Ce nouveau défi qu'incarne l'indopacifique engendre beaucoup de réticence. Il recouvre des constellations de pouvoir disparates :  petits à micro-États, grandes à moyennes puissances. Plus foncièrement, on y trouve des États qui soutiennent la structure de gouvernance mondiale actuelle et d'autres qui aspirent le remodeler, car perçue comme trop entrainés dans un grand débat audacieux sur l'Indopacifique. Ces remises en question s'expriment à de divers degrés dans l'adhésion ou le rejet du concept d'indopacifique. À ce stade, elles interrogent la résilience des organisations et des forums de dialogue et de coopération régionale qui y ont été mis en place, notamment l'ASEAN et ses élargissements : du format initial avec les dix États d'Asie du Sud-Est en 1967 à celui de l'ASEAN plus trois, en 1977, qui voit l'ajout de la Chine, du Japon et de la Corée du Sud. On peut encore mentionner le forum régional de l'ASEAN, établi en 1994 et dédié aux questions de sécurité qui, au-delà des dix pays de l'ASEAN et des trois d'Asie de l'Est, est passé à un format de 27 membres avec, notamment, les États-Unis, la Russie, l'Union-Européenne et la Corée du Nord. L'Asie du Sud y est sous-représenter avec uniquement l'Inde et le Pakistan. De même pour l'Océanie, qui se limite à l'Australie, la Nouvelle-Zélande et la Papouasie-Nouvelle-Guinée. En dépit de sa centralité mentionnées par les tenants de l'indopacifique, l'ASEAN ne peut incarner les dynamiques politico-économiques à l'œuvre au sein de ce vaste espace. À travers cet échiquier géopolitique caverneux, il importe de renforcer les capacités interactives d'organisations sous-régionales comme la Commission de l'océan Indien (COI) et en Asie du Sud, ou la communauté du Pacifique et le Forum des iles du Pacifique (FIP) en Océanie. Dans un contexte de compétition économique et de tensions sur les ressources, penser l'indopacifique entre ces différentes entités et autres forums interétatique de coopération pourrait concourir à la transition énergétique de ce vaste bassin. 
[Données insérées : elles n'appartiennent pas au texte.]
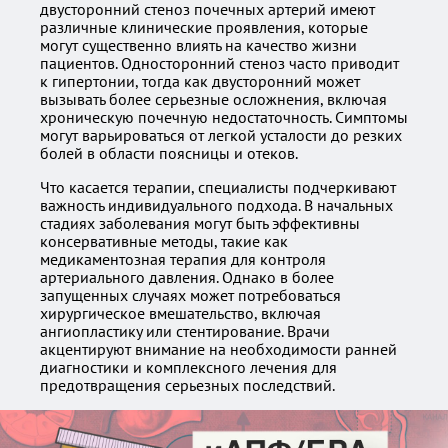
двусторонний стеноз почечных артерий имеют
различные клинические проявления, которые
могут существенно влиять на качество жизни
пациентов. Односторонний стеноз часто приводит
к гипертонии, тогда как двусторонний может
вызывать более серьезные осложнения, включая
хроническую почечную недостаточность. Симптомы
могут варьироваться от легкой усталости до резких
болей в области поясницы и отеков.
Что касается терапии, специалисты подчеркивают
важность индивидуального подхода. В начальных
стадиях заболевания могут быть эффективны
консервативные методы, такие как
медикаментозная терапия для контроля
артериального давления. Однако в более
запущенных случаях может потребоваться
хирургическое вмешательство, включая
ангиопластику или стентирование. Врачи
акцентируют внимание на необходимости ранней
диагностики и комплексного лечения для
предотвращения серьезных последствий.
Enfin, la prééminence chinoise s'est imposée comme l'élément à partir duquel plusieurs États comprennent et font des choix quant aux mérites d'un ordre mondial encore flottant, incarné par la Chine, et un ordre plus au moins représenté par les États-Unis, mais qui ne satisfait plus. 


Ceci a conduit à une combinaison de hard et de soft power et aux débuts d'une approche coordonnée comprenant une superpuissance, les États-Unis, une puissance technologique et économique, le Japon, et deux puissances pivots, l'Inde et l'Australie. De plus, les États-Unis ont accentué leur emprise militaire dans le Pacifique occidental avec la signature du partenariat (AUKUS) avec l'Australie et le Royaume-Unis en 2021. En cela, la rhétorique des dernières stratégies indopacifiques américaines, comme de la National security stategy et les actions de Washington destinées à limiter l'affirmation chinoise, demeure cohérente.